Consumer Groups Protest Verizon's Murder of Standalone DSL
Forcing Users to Buy a Landline is So Very 1999
Verizon recently announced that new customers would no longer be sold standalone (aka naked or dry loop) DSL, a move that annoyed a significant number of consumers who had to fight for years to get them to offer it in the first place. New users can no longer buy the standalone option, and while existing naked DSL users are grandfathered for now -- that status shifts if they make any changes to their account, such as upgrading to a different DSL speed. Forcing users to buy an aging landline (and all the wonderful assorted fees) is undeniably an obnoxious move by a company that's shifting its entire focus to FiOS and LTE wireless.

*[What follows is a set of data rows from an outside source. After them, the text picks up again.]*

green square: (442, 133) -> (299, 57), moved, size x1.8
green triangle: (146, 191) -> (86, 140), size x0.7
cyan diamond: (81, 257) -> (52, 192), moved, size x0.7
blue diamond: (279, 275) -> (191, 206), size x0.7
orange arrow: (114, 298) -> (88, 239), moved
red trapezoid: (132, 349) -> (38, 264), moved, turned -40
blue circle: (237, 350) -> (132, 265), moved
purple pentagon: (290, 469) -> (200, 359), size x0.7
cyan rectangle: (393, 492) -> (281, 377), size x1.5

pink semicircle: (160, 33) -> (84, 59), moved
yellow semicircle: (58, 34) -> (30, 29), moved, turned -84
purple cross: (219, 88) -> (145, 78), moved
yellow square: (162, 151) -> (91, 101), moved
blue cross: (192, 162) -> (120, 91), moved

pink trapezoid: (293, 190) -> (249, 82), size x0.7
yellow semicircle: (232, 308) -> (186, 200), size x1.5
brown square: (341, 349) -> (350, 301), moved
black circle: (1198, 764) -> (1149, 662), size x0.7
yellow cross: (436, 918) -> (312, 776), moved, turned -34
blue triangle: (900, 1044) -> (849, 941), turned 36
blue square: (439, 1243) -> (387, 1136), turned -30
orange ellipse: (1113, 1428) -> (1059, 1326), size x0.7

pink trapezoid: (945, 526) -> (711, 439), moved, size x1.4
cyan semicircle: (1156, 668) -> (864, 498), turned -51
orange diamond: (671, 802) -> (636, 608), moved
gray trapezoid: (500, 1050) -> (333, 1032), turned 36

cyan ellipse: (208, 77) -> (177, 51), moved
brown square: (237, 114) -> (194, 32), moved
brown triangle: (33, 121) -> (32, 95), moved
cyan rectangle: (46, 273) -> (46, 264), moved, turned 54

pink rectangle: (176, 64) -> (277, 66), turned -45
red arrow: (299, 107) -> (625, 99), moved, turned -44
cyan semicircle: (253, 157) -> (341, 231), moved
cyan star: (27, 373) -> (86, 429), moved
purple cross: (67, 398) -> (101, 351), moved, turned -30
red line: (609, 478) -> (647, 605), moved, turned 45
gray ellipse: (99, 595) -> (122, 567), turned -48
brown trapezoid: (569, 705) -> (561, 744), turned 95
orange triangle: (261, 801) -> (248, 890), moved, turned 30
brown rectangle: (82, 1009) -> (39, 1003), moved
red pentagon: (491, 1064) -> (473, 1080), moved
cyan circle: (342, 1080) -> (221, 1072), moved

Responding to the effort, a coalition of 17 consumer groups and companies have filed a letter
(pdf) with the FCC lamenting Verizon's shift as an anti-competitive and anti-consumer action. According to the signees:
"the practice of tying broadband service to other services prevents consumer choice, limits consumers from porting telephone numbers, and essentially forces consumers to purchase local services they do not want – either because they have a wireless option or because they prefer to use VoIP or other alternatives. The net effect is to act as a drag on the adoption of broadband and new IP technologies as well as alternative, competitive voice options by making other standalone services economically unattractive."
Verizon will officially stop selling standalone DSL to new users starting May 6 (Sunday).